▶ [Exercise objective]: Leaving out all pictures, transcribe exactly the lines between the line with "Ultimate Range" and the last line of the records below, both included.
----
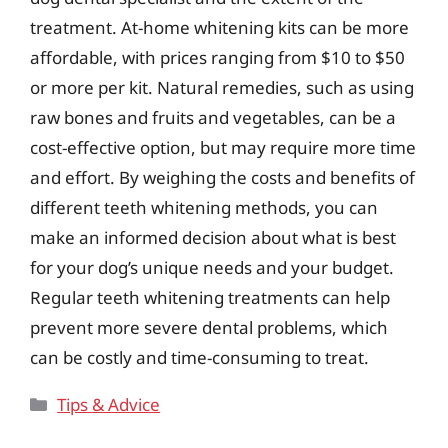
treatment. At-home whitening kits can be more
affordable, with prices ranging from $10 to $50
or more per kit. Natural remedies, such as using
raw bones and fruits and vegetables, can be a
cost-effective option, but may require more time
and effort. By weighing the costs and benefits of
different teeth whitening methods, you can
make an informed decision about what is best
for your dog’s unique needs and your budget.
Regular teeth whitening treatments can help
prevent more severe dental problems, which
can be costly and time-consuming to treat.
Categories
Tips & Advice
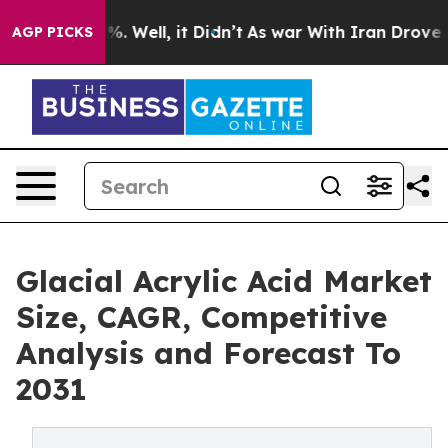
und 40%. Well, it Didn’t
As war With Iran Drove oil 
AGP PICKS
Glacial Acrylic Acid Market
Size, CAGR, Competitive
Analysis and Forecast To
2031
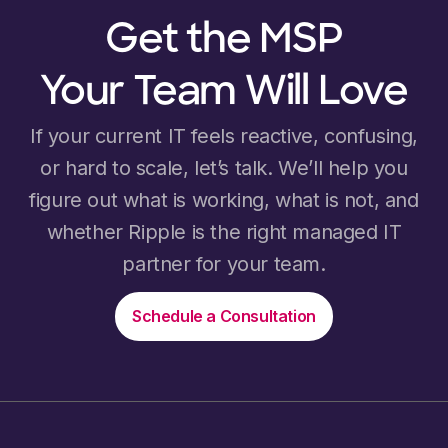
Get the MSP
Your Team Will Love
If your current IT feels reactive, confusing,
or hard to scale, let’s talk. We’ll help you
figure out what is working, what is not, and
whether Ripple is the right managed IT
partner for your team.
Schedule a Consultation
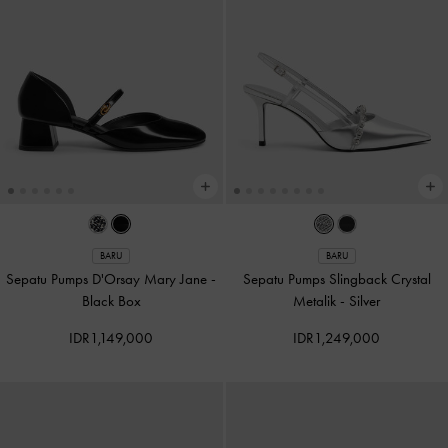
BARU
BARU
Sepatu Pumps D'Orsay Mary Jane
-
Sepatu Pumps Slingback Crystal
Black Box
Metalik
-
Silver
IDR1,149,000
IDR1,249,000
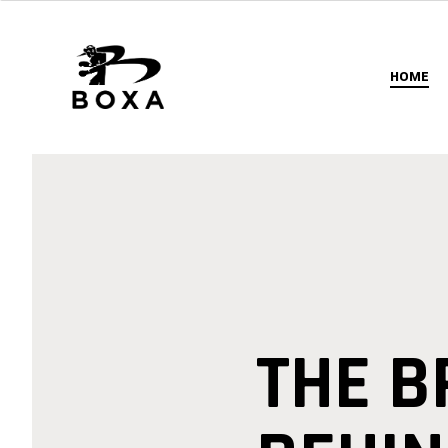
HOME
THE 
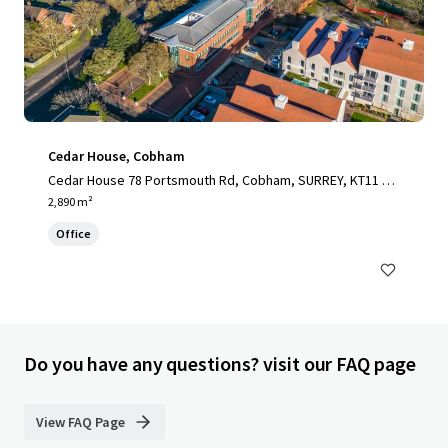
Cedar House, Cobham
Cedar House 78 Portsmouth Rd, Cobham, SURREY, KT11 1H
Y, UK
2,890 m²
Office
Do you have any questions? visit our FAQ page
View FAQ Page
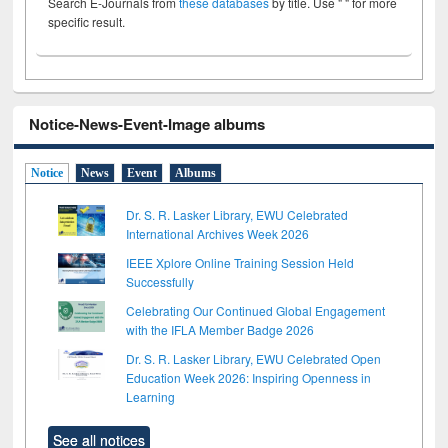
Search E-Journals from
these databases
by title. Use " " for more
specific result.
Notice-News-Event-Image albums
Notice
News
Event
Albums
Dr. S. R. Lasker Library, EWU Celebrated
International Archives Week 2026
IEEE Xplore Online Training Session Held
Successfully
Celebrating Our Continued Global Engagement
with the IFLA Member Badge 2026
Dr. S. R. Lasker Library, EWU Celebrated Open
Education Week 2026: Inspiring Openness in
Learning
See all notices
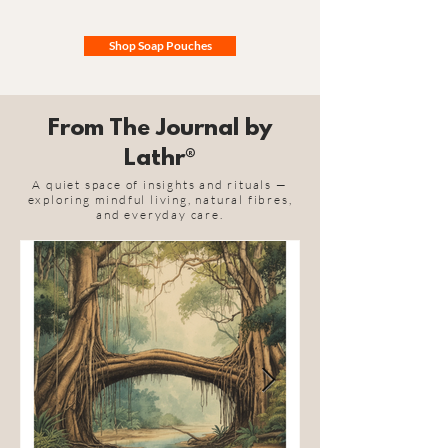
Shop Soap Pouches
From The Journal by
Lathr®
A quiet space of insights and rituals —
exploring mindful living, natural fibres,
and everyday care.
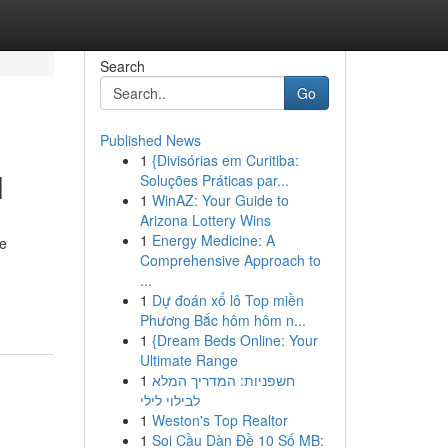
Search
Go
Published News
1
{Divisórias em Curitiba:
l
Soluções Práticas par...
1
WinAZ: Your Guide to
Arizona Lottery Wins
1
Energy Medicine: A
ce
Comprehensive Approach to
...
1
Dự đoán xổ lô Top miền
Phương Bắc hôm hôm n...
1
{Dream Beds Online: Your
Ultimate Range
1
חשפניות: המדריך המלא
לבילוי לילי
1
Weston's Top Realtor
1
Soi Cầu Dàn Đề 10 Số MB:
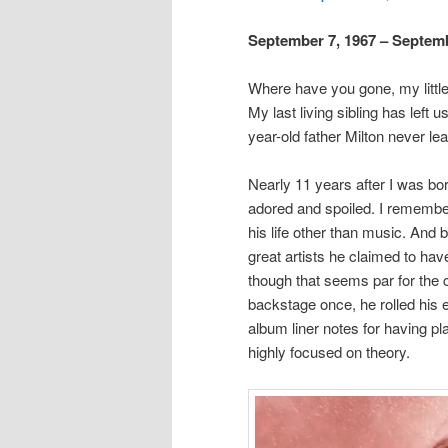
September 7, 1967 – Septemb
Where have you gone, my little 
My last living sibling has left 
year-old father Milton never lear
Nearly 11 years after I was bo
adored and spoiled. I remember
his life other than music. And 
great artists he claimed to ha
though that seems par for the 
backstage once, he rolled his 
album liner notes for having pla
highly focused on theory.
----
▶ [Worked solution]:
Ultimate Range
1
חשפניות: המדריך המלא
לבילוי לילי
1
Weston's Top Realtor
1
Soi Cầu Dàn Đề 10 Số MB:
September 7, 1967 – Septemb
Where have you gone, my little 
My last living sibling has left 
year-old father Milton never lear
Nearly 11 years after I was bo
adored and spoiled. I remember
his life other than music. And 
great artists he claimed to ha
though that seems par for the 
backstage once, he rolled his 
album liner notes for having pla
highly focused on theory.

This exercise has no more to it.